For those who missed it or asked for copies, here is a modified "blog version" of the presentation I gave during my university's Diversity & Disability Contest a couple of weeks ago. The contest criteria were to present a five minute lesson on some aspect of disability as diversity. The entire experience was humbling. I got to meet some incredible fellow students and hear many other unique stories. Coming in second place was only the icing on the delicious cake!
My Story As Told By ME
And The Many Hats I Wear
Life begins as the story others tell about you.
She was born six weeks early.
She did things her way.
“NO,” and “You can’t,” were not words even in her vocabulary!
...But time goes on and as we grow, life becomes the story we
tell about ourselves
It can, in fact, be summed up quite nicely by the many hats
we wear.
The hats we choose,
The ones we didn’t,
And oftentimes, the hats that were never even put on the
table for us to see...
I was just a “typical” little kid.
Maybe I was a lot like you,
I wore many hats as a child, and planned to continue in just that way.
At twelve years old, I learned to knit my own hats.
It seemed like the world was a giant ball of yarn at my
disposal and I had all the tools I needed to create something incredible!
Only in my early teens, I started to feel exhausted,
To the point that I had trouble even staying awake.
It didn’t matter if I slept for two hours or for twelve,
I experienced chronic and continuous pain.
I saw doctors and specialists,
Experts in their field,
And my options all seemed to unravel to nothing but a label
In the best of circumstances: “NORMAL TEENAGER”
(No, I don’t think those words go together either)
But in worse circumstances the labels included: “overreacting” and then “depression” and other
types of “mental illness”
Which led to some of these:
worthless, hopeless,
incapable…
stupid, failure, fragile,
LAZY,
ruined, broken, damaged
These were not the words I’d necessarily chosen, but for
years they were the ones that defined me, accompanying me from a childhood of academic and
extra-curricular success to an adolescence of remedial classes, barely
attending let alone graduating from high school and over a decade of swallowing
prescription medications that were unnecessary if not a risk to my health.

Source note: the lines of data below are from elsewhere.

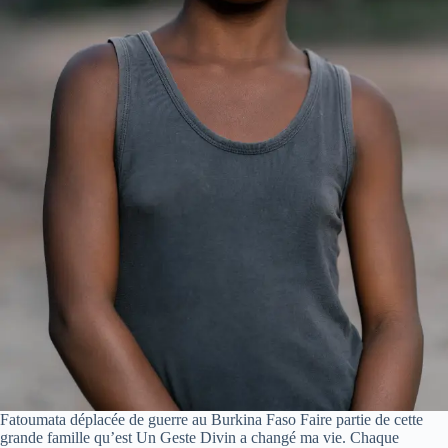
Fatoumata déplacée de guerre au Burkina Faso Faire partie de cette
grande famille qu’est Un Geste Divin a changé ma vie. Chaque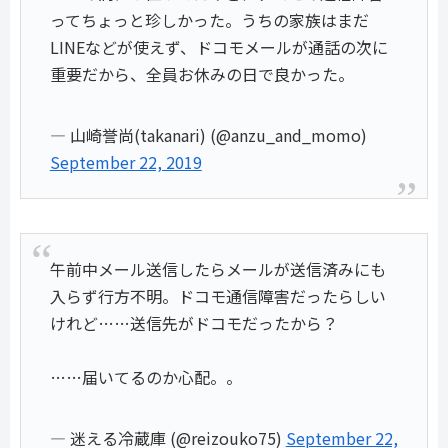
ってちょっと珍しかった。うちの家族はまだ
LINEなどが使えず、ドコモメールが通話の次に
重要だから、全員お休みの日で良かった。
— 山崎誉尚(takanari) (@anzu_and_momo)
September 22, 2019
午前中メール送信したらメールが送信済みにも
入らず行方不明。ドコモ通信障害だったらしい
けれど……送信先がドコモだったから？
……届いてるのか心配。。
— 迷える冷蔵庫 (@reizouko75)
September 22,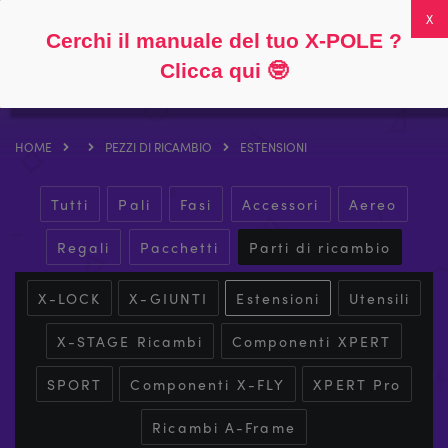
Seguire
Circa
Domande frequenti
Il mio account
0
Cerchi il manuale del tuo X-POLE ?
Clicca qui
🤓
HOME
PEZZI DI RICAMBIO
ESTENSIONI
Tutti
Pali
Fasi
Accessori
Aereo
Regali
Pacchetti
Parti di ricambio
X-LOCK
X-GIUNTI
Estensioni
Utensili
X-STAGE Ricambi
Componenti XPERT
SPORT
Componenti X-FLY
XPERT Pro
Ricambi A-Frame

The details and diagnostics aren’t so important now.
In just
a few weeks, I’ll finally wear this hat, which I was told was never
possible.
I’ll wear this hat in part because I’m stubborn and at a
certain point in my life, it stopped being OK for others to decide which hats I
could wear and which I could not.
"In just a few weeks, I’ll finally wear this hat, which I was told was never possible." |
I’ll wear this hat
also because just about two years ago as I was nearing the completion of my
bachelor’s degree, I developed some more unsettling symptoms.
The thought of
seeing doctors again was scary. Worse than that, however, was the idea that taking
time off might mean all those labels were true. I took the chance nonetheless,
put my academics on hold and began another arduous process of doctors’ visits.

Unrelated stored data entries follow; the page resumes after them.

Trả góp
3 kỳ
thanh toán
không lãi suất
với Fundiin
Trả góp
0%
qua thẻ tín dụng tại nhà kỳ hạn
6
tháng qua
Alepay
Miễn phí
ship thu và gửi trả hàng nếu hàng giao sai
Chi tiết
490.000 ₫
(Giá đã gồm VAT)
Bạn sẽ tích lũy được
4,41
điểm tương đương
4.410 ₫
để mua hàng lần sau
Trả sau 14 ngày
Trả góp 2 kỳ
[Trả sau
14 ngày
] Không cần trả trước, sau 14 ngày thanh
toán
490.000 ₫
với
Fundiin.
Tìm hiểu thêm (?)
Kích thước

Ten months later, somewhat accidentally, I was finally
correctly diagnosed with obstructive sleep apnea. In all likelihood, I’ve had
sleep apnea or the propensity for it from the time I was born. After fifteen years
of severe symptoms, it took only one night of observation in a sleep lab to see
that on average I stopped breathing over 30 times per hour.
Often I’m asked:
Aren’t you angry that they never knew?
Or What if they had figured it out 15 years ago? How would
your life be different?
Occasionally I do think about that, but for the most part,
I’m celebrating. Plus, check out this awesome Darth Vader hat I get to wear to
bed every night:
The important part of this story,
the one I tell about myself
today, is that at one point, I allowed misconception and an
all-too-common perception dictate which hats I could wear, which hats I would
wear and more importantly, all hats aside, how I defined who I am. Standing
here today in celebration of the many characteristics of diversity on this
campus, I ask you:
Who narrates the
story of who you are? And who you will become?
Were there people who shaped you into being? Were there ones
who tried to tear you down?
For me, it’s not about ability or disability.
It is about opportunity and the right to choose how I define
and describe myself.
It’s about remembering at any moment that although there is
much we can tell from the cover of a book, there is more to every story than
meets the eye.
At the end of the day, as I mask up for a good night’s
sleep, it feels more important to me to acknowledge the multitude of traits
that connect us than the comparatively few which set us apart.
“Today, it feels more important to me to acknowledge the multitude of traits that connect us than the comparatively few that set us apart.”